2017 Indian film by JPR

Chennaiyil Oru Naal 2 is a 2017 Indian Tamil-language thriller film written by Rajesh Kumar and directed by JPR. Despite its title, the film is a spiritual successor to the 2013 film Chennaiyil Oru Naal, although Sarath Kumar reprises his role, while Napoleon, Suhasini, and Ramdoss play other supporting roles. The music was composed by Jakes Bejoy with cinematography by Vijay Deepak and editing by Gopi Krishna. The film released on 18 October 2017.

== Synopsis ==
The story revolves around two bad guys who struggle with forces of good and evil while exploring the psychological secret that people tend to bury deep within their minds.
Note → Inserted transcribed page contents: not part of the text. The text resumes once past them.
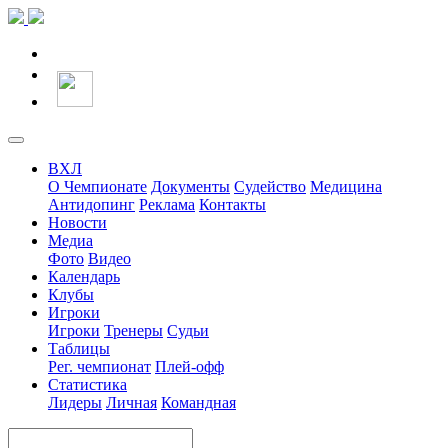
ВХЛ
О Чемпионате
Документы
Судейство
Медицина
Антидопинг
Реклама
Контакты
Новости
Медиа
Фото
Видео
Календарь
Клубы
Игроки
Игроки
Тренеры
Судьи
Таблицы
Рег. чемпионат
Плей-офф
Статистика
Лидеры
Личная
Командная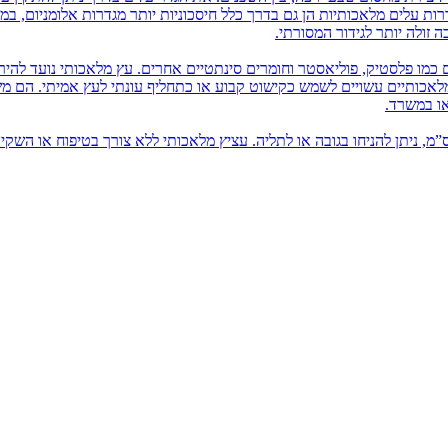
רות עלים מלאכותיות הן גם בדרך כלל חיסכוניות יותר מגדרות אלומניום, במ
זולה יותר לגידור המסורתי.
 כמו פלסטיק, פוליאסטר וחומרים סינתטיים אחרים. עץ מלאכותי נועד להיר
 מלאכותיים עשויים לשמש כקישוט קבוע או כתחליף עונתי לעץ אמיתי. הם 
או במשרד.
יץ מלאכותי בשונה מעץ מלאכותי, הוא מגיע עד כגובה 80 ס”מ, ניתן להניחו בגובה או לתליה. עציץ מלאכותי ללא צורך בטיפוח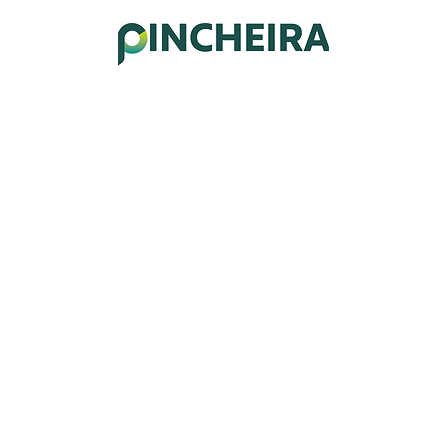
CIO
SOBRE NOSOTROS
PORTAFOLIO
SERVICIOS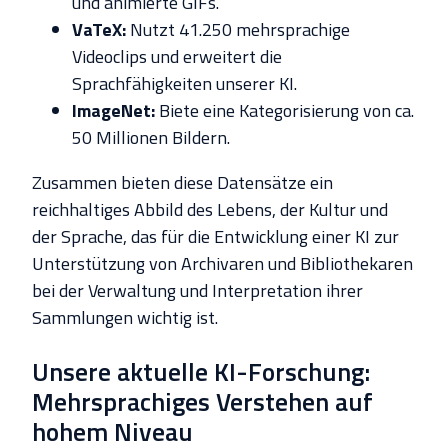
und animierte GIFs.
VaTeX:
Nutzt 41.250 mehrsprachige
Videoclips und erweitert die
Sprachfähigkeiten unserer KI.
ImageNet:
Biete eine Kategorisierung von ca.
50 Millionen Bildern.
Zusammen bieten diese Datensätze ein
reichhaltiges Abbild des Lebens, der Kultur und
der Sprache, das für die Entwicklung einer KI zur
Unterstützung von Archivaren und Bibliothekaren
bei der Verwaltung und Interpretation ihrer
Sammlungen wichtig ist.
Unsere aktuelle KI-Forschung:
Mehrsprachiges Verstehen auf
hohem Niveau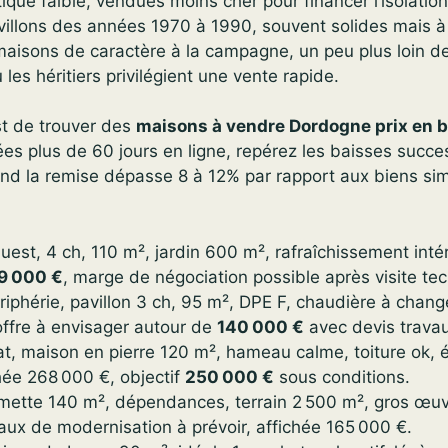
ique faible, vendues moins cher pour financer l’isolation
villons des années 1970 à 1990, souvent solides mais à
maisons de caractère à la campagne, un peu plus loin de
les héritiers privilégient une vente rapide.
est de trouver des
maisons à vendre Dordogne prix en 
es plus de 60 jours en ligne, repérez les baisses succe
nd la remise dépasse 8 à 12% par rapport aux biens sim
est, 4 ch, 110 m², jardin 600 m², rafraîchissement intéri
9 000 €
, marge de négociation possible après visite te
iphérie, pavillon 3 ch, 95 m², DPE F, chaudière à change
offre à envisager autour de
140 000 €
avec devis trava
t, maison en pierre 120 m², hameau calme, toiture ok, él
chée 268 000 €, objectif
250 000 €
sous conditions.
rmette 140 m², dépendances, terrain 2 500 m², gros œuv
aux de modernisation à prévoir, affichée 165 000 €.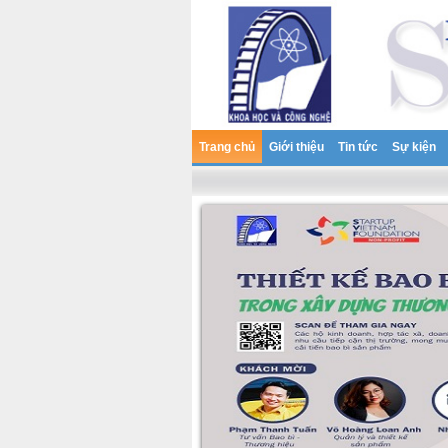
Trang chủ
Giới thiệu
Tin tức
Sự kiện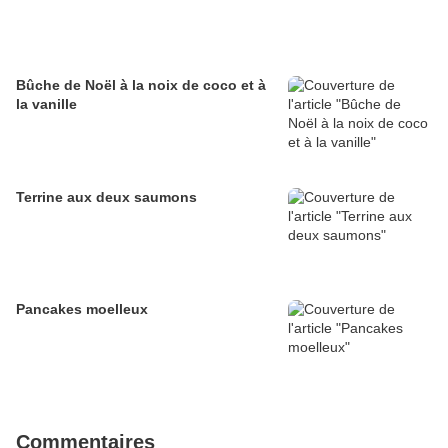
Bûche de Noël à la noix de coco et à
la vanille
Terrine aux deux saumons
Pancakes moelleux
Commentaires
The film reveals dark secrets, which manifest into a series of attacks that seek to destroy

== Production ==
The film is adapted from a novel written by crime writer Rajesh Kumar. Jakes Bejoy composed the music and Deepak was the cinematographer. Principal photography took 28 days. The film honored special guests (called a pooja) on the 17th of April 2017 in Coimbatore.

==Critical reception==
Times of India wrote "Chennaiyil Oru Naal 2 is inspired from a novel by crime novelist Rajesh Kumar, and the pulpy elements of its source are all too evident in the film's plot. [..] But the writing never manages to bring all these elements into a satisfactory narrative. The dialogue is stilted and the characters are just functional with no real presence. The investigation part is also amateurish, with Pandian hardly shown as someone who is making actual deductions. The direction is also off, with the actors (including the veterans — Sarath Kumar, Suhasini and Napoleon) performing in an artificial manner, moving and talking slower than people do in real life." The Hindu wrote "Despite being a short film, it feels stretched, underwritten and sometimes meandering all over the place." Cinema Express wrote "Chennaiyil Oru Naal 2 is a crime thriller with enough sub-plots to make a few more films. It's a case of too much in too little time. As if this weren't enough, the climax reveals another sub-plot which is explained to be the reason for all the crimes. The film never seems in any real hurry too, and feels as slow as its lead character when in the slo-mo running sequences. [..] The story, an adaptation of a crime novel, could have been intriguing, had its essence not got lost in translation."